Holiday pay: Employers should heed NI Court of Appeal case as courts in England, Wales and Scotland likely to follow suit
Decisions made by the courts in Northern Ireland are not binding in England & Wales, but in a persuasive decision likely to affect the outcome of future cases in England, Wales and Scotland, the NI Court of Appeal has overturned previous EAT rulings that limited what is included when calculating holiday pay and confirmed that workers do not lose the right to claim historic arrears of holiday pay where there was a gap of more than three months between underpayments.
In Chief Constable of the Police Service of NI and others v Agnew a claim for underpaid holiday pay was brought by 3,380 police officers and 264 civilian employees.

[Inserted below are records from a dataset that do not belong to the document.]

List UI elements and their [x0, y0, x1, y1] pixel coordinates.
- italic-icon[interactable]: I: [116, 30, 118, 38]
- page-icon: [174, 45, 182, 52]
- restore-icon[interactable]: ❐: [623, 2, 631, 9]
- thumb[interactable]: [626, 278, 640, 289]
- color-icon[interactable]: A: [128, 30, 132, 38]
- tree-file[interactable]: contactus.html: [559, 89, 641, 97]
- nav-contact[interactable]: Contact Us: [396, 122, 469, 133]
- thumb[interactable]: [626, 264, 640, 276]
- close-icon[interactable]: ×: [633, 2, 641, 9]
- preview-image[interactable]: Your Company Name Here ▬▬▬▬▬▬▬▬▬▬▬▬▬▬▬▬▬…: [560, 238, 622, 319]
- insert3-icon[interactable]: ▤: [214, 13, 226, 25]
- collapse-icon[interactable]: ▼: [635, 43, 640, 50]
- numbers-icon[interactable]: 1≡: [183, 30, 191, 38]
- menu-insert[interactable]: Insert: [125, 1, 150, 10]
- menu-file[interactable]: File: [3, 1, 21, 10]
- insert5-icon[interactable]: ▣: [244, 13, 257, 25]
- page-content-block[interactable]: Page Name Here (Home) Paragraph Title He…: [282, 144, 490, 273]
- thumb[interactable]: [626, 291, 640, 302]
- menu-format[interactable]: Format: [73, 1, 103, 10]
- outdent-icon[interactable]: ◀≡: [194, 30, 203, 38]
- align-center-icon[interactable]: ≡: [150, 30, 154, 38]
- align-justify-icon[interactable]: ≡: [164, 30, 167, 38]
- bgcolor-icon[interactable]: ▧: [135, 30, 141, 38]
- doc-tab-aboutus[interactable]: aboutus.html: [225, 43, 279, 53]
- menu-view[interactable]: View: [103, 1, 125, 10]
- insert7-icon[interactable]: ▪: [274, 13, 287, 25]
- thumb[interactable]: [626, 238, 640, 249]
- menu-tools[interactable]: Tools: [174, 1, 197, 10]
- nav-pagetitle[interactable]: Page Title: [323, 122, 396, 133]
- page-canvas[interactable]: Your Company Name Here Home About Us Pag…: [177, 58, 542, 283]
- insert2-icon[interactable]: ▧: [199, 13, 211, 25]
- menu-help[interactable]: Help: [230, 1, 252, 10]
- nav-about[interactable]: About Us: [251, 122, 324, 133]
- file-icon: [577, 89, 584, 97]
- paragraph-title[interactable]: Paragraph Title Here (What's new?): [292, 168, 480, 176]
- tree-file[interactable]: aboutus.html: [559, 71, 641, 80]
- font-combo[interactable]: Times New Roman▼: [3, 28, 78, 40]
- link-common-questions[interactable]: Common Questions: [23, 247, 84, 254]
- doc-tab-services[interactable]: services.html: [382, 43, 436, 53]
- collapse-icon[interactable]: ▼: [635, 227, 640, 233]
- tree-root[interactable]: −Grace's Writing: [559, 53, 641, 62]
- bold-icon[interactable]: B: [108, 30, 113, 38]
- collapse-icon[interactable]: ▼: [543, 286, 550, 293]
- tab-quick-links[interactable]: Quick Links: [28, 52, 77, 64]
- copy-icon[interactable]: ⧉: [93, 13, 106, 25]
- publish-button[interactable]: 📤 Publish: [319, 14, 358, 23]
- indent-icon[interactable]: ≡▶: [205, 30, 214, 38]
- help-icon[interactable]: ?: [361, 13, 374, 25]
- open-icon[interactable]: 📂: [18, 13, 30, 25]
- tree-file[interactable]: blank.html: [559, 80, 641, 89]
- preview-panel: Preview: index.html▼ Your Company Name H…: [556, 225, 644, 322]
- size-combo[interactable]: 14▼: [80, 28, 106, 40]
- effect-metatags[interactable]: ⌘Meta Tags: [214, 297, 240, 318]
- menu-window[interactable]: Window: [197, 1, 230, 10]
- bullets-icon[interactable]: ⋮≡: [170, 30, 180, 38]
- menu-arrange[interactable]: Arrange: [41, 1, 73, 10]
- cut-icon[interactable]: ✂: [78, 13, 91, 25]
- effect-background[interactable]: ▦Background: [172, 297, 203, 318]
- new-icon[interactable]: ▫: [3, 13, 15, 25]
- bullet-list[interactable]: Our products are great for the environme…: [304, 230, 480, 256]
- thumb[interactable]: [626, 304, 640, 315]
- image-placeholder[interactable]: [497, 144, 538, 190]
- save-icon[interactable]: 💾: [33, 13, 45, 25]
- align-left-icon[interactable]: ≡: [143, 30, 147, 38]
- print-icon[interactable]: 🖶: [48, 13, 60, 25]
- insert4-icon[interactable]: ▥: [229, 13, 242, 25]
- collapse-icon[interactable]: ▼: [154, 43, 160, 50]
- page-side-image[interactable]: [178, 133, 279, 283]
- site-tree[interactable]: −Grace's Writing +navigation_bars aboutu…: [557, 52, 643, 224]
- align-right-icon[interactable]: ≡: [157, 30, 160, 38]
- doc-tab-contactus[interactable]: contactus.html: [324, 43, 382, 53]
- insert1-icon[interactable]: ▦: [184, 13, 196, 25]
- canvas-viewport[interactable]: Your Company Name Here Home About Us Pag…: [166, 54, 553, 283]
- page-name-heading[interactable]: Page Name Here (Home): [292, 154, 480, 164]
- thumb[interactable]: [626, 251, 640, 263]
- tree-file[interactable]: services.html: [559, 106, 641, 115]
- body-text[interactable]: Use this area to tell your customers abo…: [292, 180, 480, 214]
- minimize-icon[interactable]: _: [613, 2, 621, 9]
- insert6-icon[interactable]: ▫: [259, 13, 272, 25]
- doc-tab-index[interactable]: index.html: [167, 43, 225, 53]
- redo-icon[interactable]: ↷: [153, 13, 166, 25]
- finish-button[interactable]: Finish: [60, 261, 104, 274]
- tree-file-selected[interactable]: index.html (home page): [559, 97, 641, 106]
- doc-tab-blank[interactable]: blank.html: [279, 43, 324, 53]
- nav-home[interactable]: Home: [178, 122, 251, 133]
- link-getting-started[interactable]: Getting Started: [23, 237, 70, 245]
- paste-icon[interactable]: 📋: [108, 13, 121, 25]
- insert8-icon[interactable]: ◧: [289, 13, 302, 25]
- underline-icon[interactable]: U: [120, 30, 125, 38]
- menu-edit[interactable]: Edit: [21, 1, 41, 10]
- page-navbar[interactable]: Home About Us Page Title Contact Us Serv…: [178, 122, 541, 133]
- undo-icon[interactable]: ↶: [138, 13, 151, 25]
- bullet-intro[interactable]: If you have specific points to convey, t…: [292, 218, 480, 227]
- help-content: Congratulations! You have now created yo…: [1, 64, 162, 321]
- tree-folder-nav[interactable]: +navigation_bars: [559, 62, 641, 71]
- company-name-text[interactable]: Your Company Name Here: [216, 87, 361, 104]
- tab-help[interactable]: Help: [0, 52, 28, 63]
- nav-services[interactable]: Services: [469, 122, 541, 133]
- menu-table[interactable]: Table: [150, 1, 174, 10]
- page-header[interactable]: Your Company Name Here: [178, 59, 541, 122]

They argued that the police force were wrong to calculate holiday pay on ‘basic pay’ not by reference to ‘normal pay’ which includes both basic pay, overtime pay and other allowances.
The NI Court of Appeal concluded that the EAT's analysis in Bear Scotland was incorrect and had led to some 'arbitrary and unfair' calculations.
As a result, the workers in this case can recover underpayments going back to the start of their employment (or 1998 if earlier which is when the Working Time Regulations came into force).
In England, Wales and Scotland, claims have a two year backdated limit, thanks to The Deduction from Wages (Limitation) Regulations 2014. Based on the supposition that the regulations may breach the EU principles of equivalence and effectiveness the 2014 regulations could now be challenged as being unlawful.
Employers, particularly those who employ staff in Northern Ireland, should take heed of this judgement. Any claims brought in NI, where the two year backstop does not apply, and elsewhere in the UK where the backstop only currently applies, may be costly if employers have consistently only used a basic pay calculation for the first 20 days of the employee’s annual entitlement. Claimants only have three months from the date of the last underpayment to bring a claim, so employers should act sooner rather than later to avoid a potentially hefty charge.